• Given records:
::::::::::

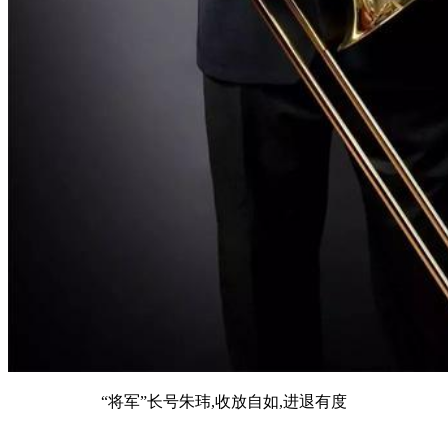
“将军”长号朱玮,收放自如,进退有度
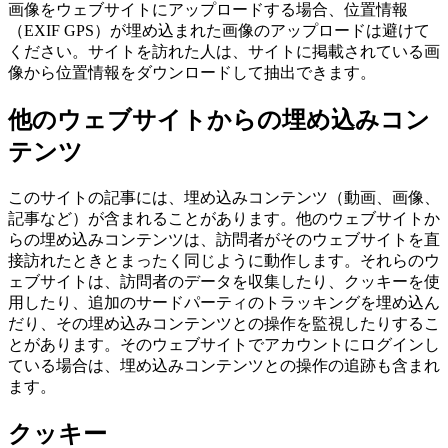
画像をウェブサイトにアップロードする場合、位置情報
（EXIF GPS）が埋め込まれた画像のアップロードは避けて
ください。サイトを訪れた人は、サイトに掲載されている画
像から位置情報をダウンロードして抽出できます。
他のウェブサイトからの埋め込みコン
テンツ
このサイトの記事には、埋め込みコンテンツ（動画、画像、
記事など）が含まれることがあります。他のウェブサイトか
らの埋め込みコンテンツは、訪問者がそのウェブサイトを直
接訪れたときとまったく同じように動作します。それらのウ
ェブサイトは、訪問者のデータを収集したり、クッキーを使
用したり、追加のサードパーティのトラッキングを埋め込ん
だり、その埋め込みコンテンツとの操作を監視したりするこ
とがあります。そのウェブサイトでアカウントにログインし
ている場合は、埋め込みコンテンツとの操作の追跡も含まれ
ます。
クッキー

::::::::::

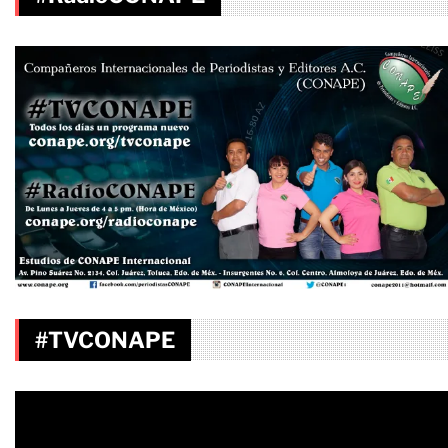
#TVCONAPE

::::::::::

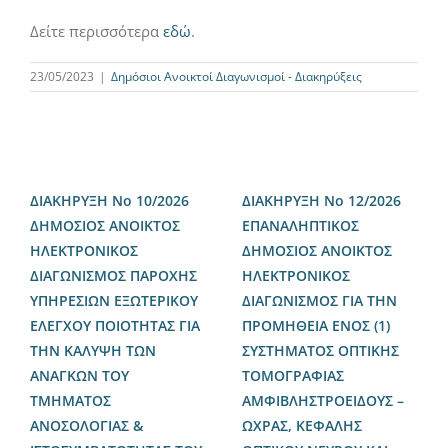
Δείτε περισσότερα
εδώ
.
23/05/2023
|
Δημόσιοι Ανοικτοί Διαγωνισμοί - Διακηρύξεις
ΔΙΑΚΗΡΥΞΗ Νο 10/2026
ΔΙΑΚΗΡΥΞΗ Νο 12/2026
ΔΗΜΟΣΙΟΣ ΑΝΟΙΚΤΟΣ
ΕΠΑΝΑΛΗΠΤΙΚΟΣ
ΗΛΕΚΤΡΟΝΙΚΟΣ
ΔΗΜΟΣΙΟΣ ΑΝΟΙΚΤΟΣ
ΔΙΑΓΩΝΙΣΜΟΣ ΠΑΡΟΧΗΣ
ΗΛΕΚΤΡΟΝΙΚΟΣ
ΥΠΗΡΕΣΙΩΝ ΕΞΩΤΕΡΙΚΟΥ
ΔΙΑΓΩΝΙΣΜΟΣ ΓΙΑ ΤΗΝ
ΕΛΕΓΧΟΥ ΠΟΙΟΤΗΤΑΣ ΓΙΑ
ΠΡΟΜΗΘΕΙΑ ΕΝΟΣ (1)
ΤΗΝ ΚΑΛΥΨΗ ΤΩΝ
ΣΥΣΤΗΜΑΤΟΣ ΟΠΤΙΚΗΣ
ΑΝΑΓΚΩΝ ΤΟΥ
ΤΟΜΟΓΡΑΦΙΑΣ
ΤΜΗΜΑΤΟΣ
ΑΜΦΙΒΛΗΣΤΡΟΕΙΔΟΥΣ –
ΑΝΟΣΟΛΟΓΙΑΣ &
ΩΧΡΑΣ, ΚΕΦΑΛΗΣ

::::::::::

• Description of the task:
Your task is to retype the entries verbatim, starting with the line that holds "ΑΜΦΙΒΛΗΣΤΡΟΕΙΔΟΥΣ –" and stopping after the line that holds "ΩΧΡΑΣ, ΚΕΦΑΛΗΣ".

• Result:
ΑΜΦΙΒΛΗΣΤΡΟΕΙΔΟΥΣ –
ΑΝΟΣΟΛΟΓΙΑΣ &
ΩΧΡΑΣ, ΚΕΦΑΛΗΣ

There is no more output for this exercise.